Although the issue is extremely close, this court cannot, as a matter of law, find that plaintiff breached the Non-Competition Agreement. Summary judgment is therefore DENIED on Count I of CETCO’s counterclaim.

CONCLUSION

For reasons stated above, defendants’ motion for summary judgment (Docket Entry # 28) is ALLOWED as to Count VIII and otherwise DENIED. The parties shall advise this court within 30 days of the date of this Order as to the prospect of entering into a stipulation dismissing Counts TV and V as to BAC. 
      
      . Count X also asserts a breach of an implied covenant of good faith and fair dealing claim against CETCO based on plaintiff's employment contract with CETCO.
     
      
      . The parties stipulated to the dismissal of this count as to defendant Francois Carrette. (Docket Entry #36).
     
      
      . The parties stipulated to the dismissal of this count as to defendant Francois Carrette. (Docket Entry #36).
     
      
      . The parties stipulated to the dismissal of Count VI for conspiracy. (Docket Entry # 36).
     
      
      . Page ten of this deposition is missing from the record.
     
      
      . With respect to the UTICA office, the February 19, 1991, facsimile states: “[W]e have ceased operations [at the UITCA office] as a full branch ... We will continue our attempts to sell services in the Utica area and may have the opportunity to reopen the branch if enough work can be procured." (Docket Entry # 1, Ex.
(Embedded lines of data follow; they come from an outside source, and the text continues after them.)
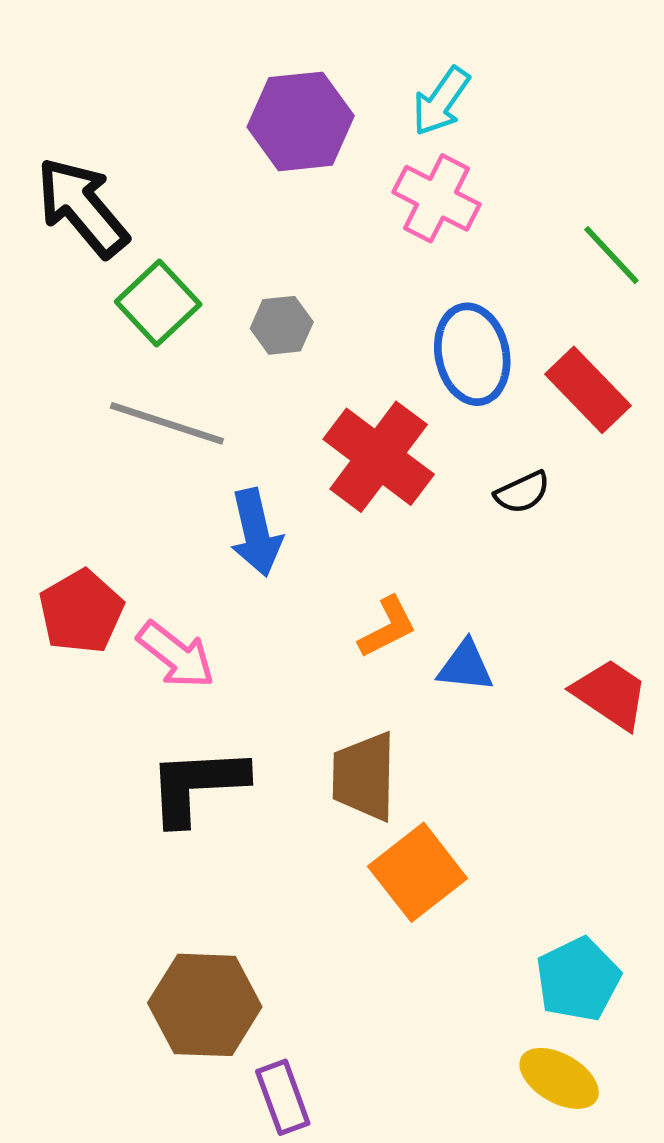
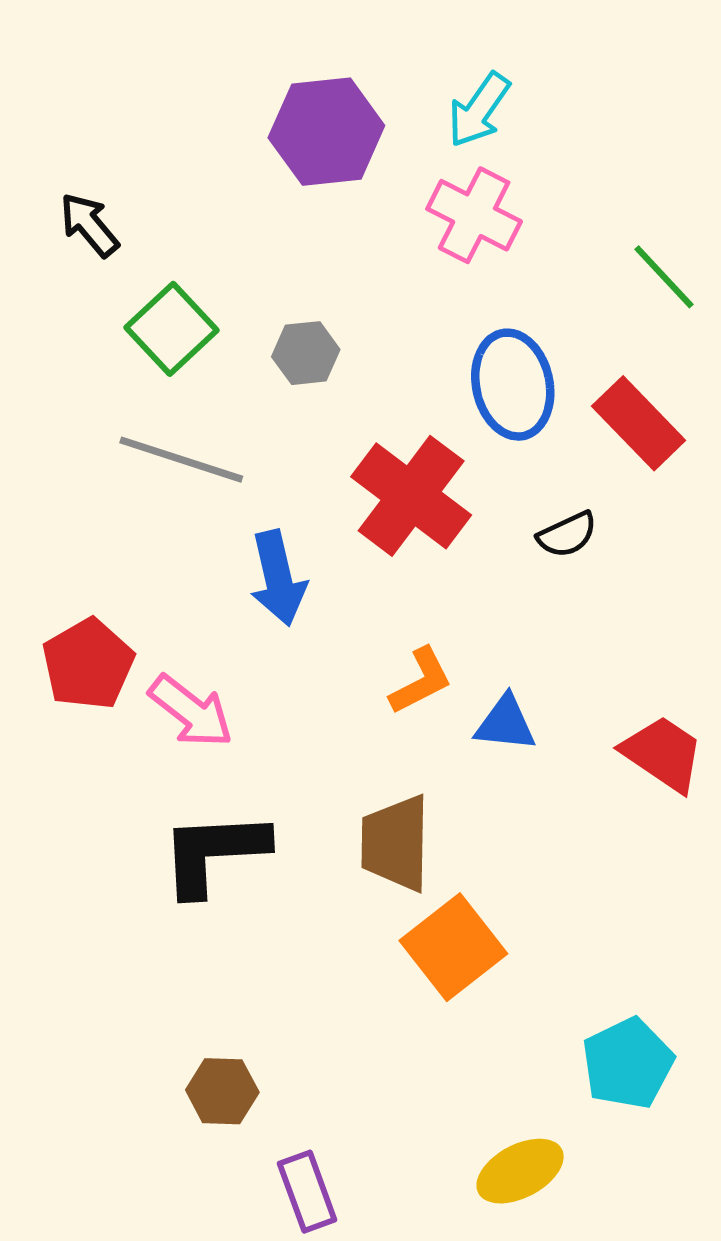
black arrow: (82, 207) -> (89, 225), size x0.6
brown hexagon: (205, 1005) -> (222, 1091), size x0.6
yellow ellipse: (559, 1078) -> (520, 1171), moved, turned -58

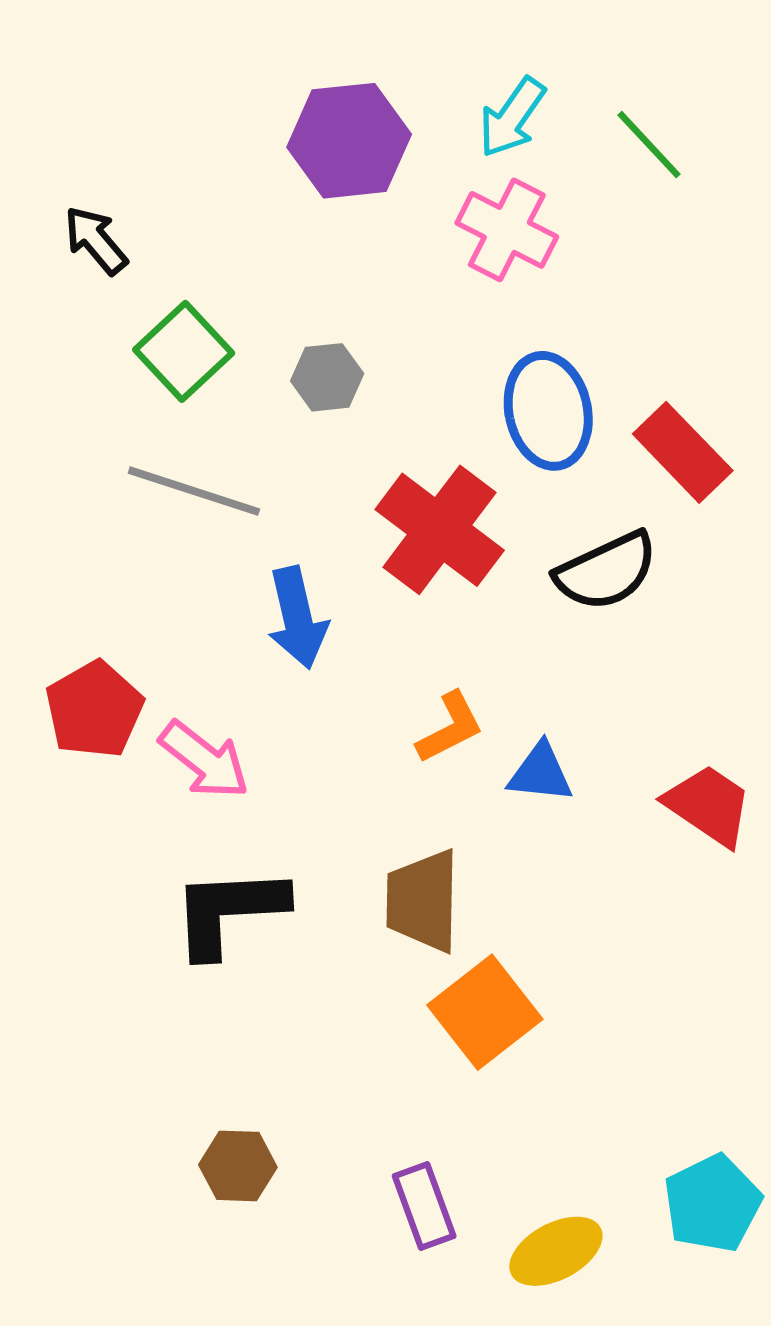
green line: (664, 277) -> (649, 145), moved
black semicircle: (567, 535) -> (606, 571), size x1.6
cyan pentagon: (628, 1063) -> (712, 1203), moved
purple rectangle: (307, 1192) -> (424, 1206), moved

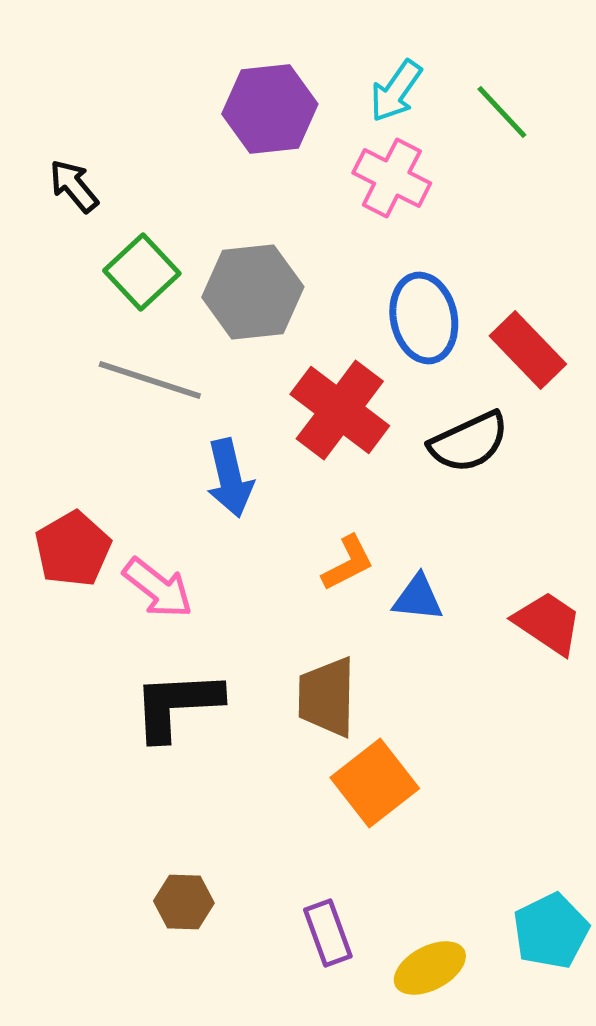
gray hexagon: (327, 377) -> (253, 292), size x1.8

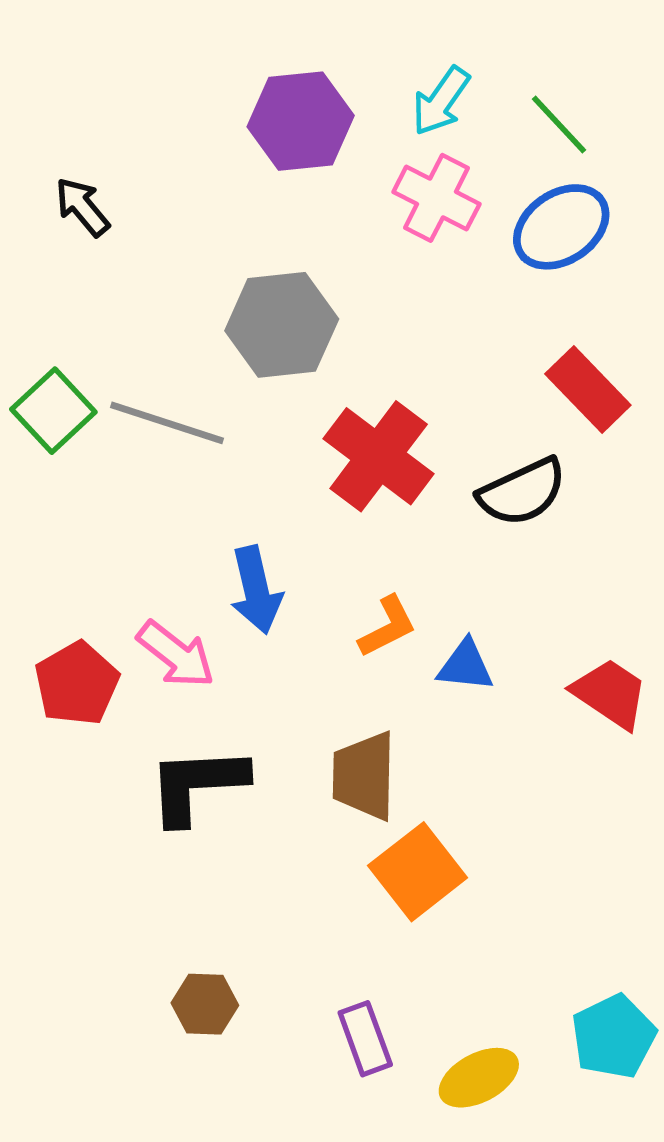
green square: (142, 272) -> (53, 411), moved
blue ellipse: (424, 318) -> (561, 227), moved, turned 68
blue arrow: (230, 478) -> (256, 590), moved
red pentagon: (73, 549) -> (77, 683), moved

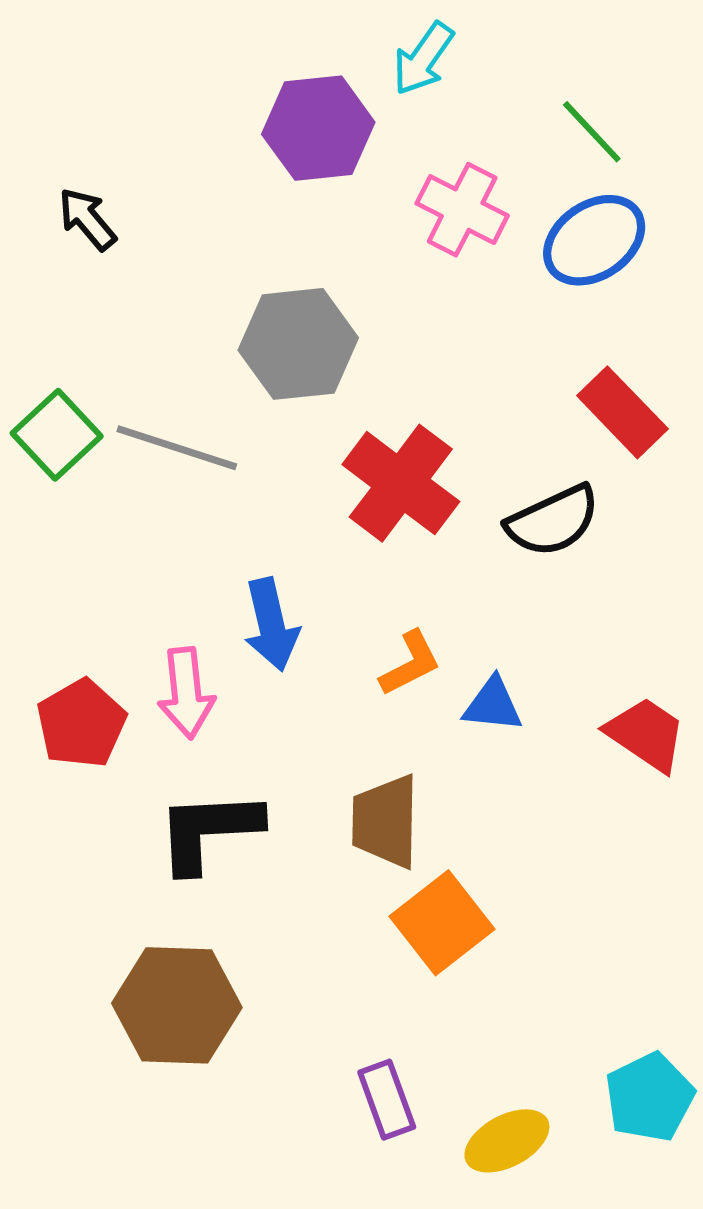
cyan arrow: (441, 101) -> (423, 59), moved
pink arrow: (176, 655) -> (186, 693), turned 46
brown hexagon: (205, 1004) -> (177, 1005), moved, size x1.8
A).
     
      
      . Rule 56(c), Fed.R.Civ.P., sets forth the following standard for entry of summary judgment: if the pleadings, depositions, answers to interrogatories, and admissions on file, together with the affidavits, if any, show that there is no genuine issue as to any material fact and that the moving party is entitled to a judgment as a matter of law.
     
      
      . Absence of such authority or a motion to renew defendants' summary judgment motion with respect to the statute of frauds issue within 30 days of the date of this Order shall constitute a waiver of this argument.
     
      
      . Nor does this statement constitute inadmissible hearsay inasmuch as this statement would be offered to prove Crandlemere's state of mind or motive under Rule 803(3), F.R.E. •
     
      
      . In fact, plaintiff’s memoranda (Docket Entry ## 38 & 42) maintain that the sole claim against BAC is under Count IX for breach of fiduciary duty. The amended complaint (Docket Entry # 23), however, states that Counts IV and V are brought against BAC. Although the joint stipulation (Docket Entry #36) dismisses these counts as to defendant Francois Carrett, no mention is made as to BAC.
     
      
      . According to the representations of the parties and the record, plaintiff apparently owned an estimated 2% of CETCO shares worth, at the higher buy back price of $4.00 per share, approximately $90,000.00. (Docket Entry # 34, p. 25; Docket Entry #38, p. 5; Docket Entry #31, Ex. A, p. 126).
     
      
      . The existence and content of the oral promise, as previously discussed, is a genuine issue of material fact.